Basic resolvers are two-pole resolvers, meaning that the angular information is the mechanical angle of the stator. These devices can deliver the absolute angle position. Other types of resolver are multipole resolvers. They have 2*p poles, and thus can deliver p cycles in one rotation of the rotor: electrical angle = mechanical angle * p. Some types of resolvers include both types, with the 2-pole windings used for absolute position and the multipole windings for accurate position. Two-pole resolvers can usually reach angular accuracy up to about +/-5', whereas multipole resolver can provide better accuracy, up to 10'' for 16-pole resolvers, to even 1'', for instance for 128-pole resolvers.

Multipole resolvers may also be used for monitoring multipole electrical motors. This device can be used in any application in which the exact rotation of an object relative to another object is needed, such as in a rotary antenna platform or a robot. In practice, the resolver is usually directly mounted to an electric motor. The resolver feedback signals are usually monitored for multiple revolutions by another device. This allows for geared reduction of assemblies being rotated and improved accuracy from the resolver system.

Because the power supplied to the resolvers produces no actual work, the voltages used are usually low (<24 VAC) for all resolvers. Resolvers designed for terrestrial use tend to be driven at 50-60 Hz (mains power frequency), while those for marine or aeronautical use tend to operate at 400 Hz (the frequency of the on-board generator driven by the engines). Control systems tend to use higher frequencies (5 kHz).

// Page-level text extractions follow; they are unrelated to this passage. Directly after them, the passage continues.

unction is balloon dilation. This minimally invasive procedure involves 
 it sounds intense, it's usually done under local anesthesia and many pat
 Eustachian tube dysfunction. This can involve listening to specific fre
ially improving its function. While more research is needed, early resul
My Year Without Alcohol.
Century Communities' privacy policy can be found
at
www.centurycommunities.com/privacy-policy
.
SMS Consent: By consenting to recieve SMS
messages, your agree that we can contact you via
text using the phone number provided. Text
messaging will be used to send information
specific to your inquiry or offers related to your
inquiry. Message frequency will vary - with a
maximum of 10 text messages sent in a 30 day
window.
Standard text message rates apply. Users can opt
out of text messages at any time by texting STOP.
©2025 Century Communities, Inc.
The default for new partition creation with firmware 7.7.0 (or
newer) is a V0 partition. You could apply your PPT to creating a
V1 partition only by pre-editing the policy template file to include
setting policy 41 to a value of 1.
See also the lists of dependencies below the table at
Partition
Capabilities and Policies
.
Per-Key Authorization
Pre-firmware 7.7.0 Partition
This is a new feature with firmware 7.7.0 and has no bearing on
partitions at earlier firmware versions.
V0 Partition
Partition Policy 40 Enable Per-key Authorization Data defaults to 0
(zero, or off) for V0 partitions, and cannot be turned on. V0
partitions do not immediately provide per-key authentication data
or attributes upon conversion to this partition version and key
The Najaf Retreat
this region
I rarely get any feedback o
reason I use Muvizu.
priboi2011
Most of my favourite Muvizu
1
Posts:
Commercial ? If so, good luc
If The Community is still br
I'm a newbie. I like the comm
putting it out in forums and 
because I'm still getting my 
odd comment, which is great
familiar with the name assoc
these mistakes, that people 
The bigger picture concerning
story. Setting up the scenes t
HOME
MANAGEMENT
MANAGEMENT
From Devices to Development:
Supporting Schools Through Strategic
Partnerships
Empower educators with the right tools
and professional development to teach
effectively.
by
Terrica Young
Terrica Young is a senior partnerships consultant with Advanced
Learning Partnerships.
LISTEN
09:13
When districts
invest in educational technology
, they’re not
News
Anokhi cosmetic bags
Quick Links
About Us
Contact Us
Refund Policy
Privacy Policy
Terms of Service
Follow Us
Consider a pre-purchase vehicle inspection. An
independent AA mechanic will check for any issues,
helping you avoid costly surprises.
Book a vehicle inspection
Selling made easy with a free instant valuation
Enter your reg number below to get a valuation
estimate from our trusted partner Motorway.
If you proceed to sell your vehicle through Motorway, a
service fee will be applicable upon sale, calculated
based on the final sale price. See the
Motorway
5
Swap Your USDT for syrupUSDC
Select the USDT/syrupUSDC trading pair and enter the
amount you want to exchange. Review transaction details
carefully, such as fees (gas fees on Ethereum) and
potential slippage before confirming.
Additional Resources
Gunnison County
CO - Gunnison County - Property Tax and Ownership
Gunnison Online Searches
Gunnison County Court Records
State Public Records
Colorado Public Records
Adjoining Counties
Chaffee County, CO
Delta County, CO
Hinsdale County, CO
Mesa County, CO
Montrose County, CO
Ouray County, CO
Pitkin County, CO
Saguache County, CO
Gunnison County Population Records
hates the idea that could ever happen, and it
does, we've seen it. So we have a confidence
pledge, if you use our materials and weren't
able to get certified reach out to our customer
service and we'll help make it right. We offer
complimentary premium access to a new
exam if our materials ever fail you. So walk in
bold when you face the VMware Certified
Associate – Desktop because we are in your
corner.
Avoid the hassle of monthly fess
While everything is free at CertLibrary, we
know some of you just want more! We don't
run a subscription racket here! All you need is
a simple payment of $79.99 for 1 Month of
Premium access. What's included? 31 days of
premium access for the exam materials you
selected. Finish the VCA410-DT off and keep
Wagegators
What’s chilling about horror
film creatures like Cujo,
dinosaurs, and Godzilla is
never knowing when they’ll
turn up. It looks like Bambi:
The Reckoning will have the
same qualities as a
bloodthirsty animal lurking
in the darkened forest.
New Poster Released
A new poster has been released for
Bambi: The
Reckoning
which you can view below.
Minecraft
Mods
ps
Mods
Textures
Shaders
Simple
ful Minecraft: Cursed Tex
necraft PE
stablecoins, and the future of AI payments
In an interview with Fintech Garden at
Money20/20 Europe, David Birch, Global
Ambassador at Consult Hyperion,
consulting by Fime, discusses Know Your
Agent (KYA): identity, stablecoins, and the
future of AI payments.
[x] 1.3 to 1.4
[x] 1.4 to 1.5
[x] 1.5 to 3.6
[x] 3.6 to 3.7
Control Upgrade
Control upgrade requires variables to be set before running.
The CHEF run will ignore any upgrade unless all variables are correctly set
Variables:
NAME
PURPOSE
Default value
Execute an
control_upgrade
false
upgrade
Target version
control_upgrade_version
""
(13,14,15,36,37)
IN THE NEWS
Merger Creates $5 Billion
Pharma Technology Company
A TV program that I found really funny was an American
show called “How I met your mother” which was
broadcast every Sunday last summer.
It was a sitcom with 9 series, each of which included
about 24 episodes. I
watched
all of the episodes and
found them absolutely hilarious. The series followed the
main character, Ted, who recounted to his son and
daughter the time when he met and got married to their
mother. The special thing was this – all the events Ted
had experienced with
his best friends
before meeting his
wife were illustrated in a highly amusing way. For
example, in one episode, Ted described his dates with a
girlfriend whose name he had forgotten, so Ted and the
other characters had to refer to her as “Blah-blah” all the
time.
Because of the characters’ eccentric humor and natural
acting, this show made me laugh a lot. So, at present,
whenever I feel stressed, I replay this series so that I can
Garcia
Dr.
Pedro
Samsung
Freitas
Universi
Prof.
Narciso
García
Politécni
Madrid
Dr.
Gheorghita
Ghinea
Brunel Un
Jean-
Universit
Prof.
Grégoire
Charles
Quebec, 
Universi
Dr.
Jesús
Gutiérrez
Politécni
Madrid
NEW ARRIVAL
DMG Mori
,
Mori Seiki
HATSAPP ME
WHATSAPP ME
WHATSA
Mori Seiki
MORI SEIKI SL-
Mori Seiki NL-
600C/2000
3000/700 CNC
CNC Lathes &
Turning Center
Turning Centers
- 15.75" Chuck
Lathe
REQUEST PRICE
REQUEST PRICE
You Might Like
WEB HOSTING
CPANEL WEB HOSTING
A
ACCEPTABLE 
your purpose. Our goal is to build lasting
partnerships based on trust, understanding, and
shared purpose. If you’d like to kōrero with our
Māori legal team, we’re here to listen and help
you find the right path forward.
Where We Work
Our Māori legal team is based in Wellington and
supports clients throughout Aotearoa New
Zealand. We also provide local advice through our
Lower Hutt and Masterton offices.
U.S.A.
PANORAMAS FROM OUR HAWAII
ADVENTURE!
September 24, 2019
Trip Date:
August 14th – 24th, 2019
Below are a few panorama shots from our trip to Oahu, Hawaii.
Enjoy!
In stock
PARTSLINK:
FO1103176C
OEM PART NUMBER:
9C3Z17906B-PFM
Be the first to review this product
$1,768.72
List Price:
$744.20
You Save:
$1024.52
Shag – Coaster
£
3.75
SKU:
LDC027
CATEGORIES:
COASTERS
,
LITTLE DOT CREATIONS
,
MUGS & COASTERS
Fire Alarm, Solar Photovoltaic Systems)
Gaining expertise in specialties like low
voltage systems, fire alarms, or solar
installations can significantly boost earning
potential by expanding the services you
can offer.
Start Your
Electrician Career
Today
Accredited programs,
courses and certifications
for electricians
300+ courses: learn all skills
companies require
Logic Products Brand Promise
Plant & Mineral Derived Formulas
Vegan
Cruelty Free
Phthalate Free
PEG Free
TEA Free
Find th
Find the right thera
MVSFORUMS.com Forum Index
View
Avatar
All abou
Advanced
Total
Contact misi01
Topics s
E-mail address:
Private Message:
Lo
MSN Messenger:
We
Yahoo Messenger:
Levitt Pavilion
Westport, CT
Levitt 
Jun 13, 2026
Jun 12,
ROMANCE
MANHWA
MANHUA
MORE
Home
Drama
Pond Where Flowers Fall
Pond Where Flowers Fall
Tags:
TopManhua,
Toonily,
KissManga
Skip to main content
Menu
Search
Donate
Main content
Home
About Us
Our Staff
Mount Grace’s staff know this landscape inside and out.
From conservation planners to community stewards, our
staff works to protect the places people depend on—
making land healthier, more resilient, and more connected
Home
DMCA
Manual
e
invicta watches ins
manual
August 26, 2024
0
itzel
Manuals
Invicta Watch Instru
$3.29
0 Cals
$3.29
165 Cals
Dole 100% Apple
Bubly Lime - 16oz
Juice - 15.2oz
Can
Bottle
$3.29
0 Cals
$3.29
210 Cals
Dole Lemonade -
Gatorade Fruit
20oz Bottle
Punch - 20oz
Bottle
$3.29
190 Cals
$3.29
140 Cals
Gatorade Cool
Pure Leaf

Other types of resolver include:

Receiver resolvers

These resolvers are used in the opposite way to transmitter resolvers (the type described above). The two diphased windings are energized, the ratio between the sine and the cosine representing the electrical angle. The system turns the rotor to obtain a zero voltage in the rotor winding. At this position, the mechanical angle of the rotor equals the electrical angle applied to the stator.

Differential resolvers

These types combine two diphased primary windings in one of the stacks of sheets, as with the receiver, and two diphased secondary windings in the other. The relation of the electrical angle delivered by the two secondary windings and the other angles is secondary electrical angle, mechanical angle, and primary electrical angle. These types were used, for instance, to calculate trigonometric functions without electronic computers.

A related type is also the transolver, combining a two-phase winding like the resolver and a triphased winding like the synchro.